CheckFree Attack

Brian Krebs reports on a attack on CheckFree in todays Security Fix blog.
It looks like someone used phishing to get credentials for their Network Solutions account. Brian says “This may seem like a logical stretch, and perhaps it is.” I dont know about that. If they just phished the email address in the whois record they would probably get the right person.
Once they had the login credentials it was a quick update to change the authoritative DNS servers and redirect users to a malicious server.
Avivah Litan, a fraud analyst with Gartner seems to think that other (unnamed) security mechanisms should be in place besides username and password. “If all that’s protecting a bank’s Web site is a user name and password, that’s kind of like having a massive vulnerability in the core of the Internet,”
I’m not sure the solution is some call back mechanism where NetSol verifies the change request. Why is a user name and password supposed to be good enough to protect my stuff but not theirs.

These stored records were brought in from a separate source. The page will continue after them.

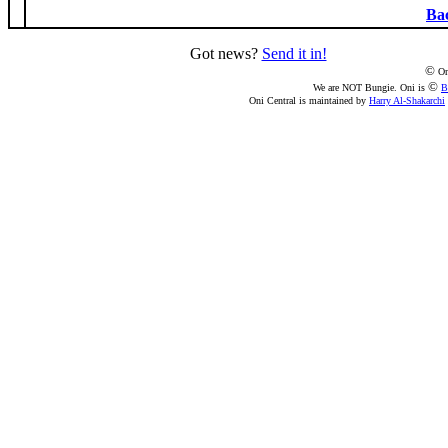
Bac
Got news?
Send it in!
©
On
©
We are NOT Bungie. Oni is
B
Oni Central is maintained by
Harry Al-Shakarchi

I noticed that as of this morning CheckFree.com now shows clientUpdateProhibited in the whois record. I dont know enough about that to know if its a solution. The RFC says it means “ignore all updates except to turn off clientUpdate Prohibited”. That doesn’t sound like much defense.
While it is a reactive defense, it doesn’t cost much to monitor your domains so you are alerted about DNS errors and changes.
Also if Network Solutions had emailed a change alert to the address of record this could have been caught earlier as well.
To me the bottom line is personnel need to be trained not to fall for phishing attacks.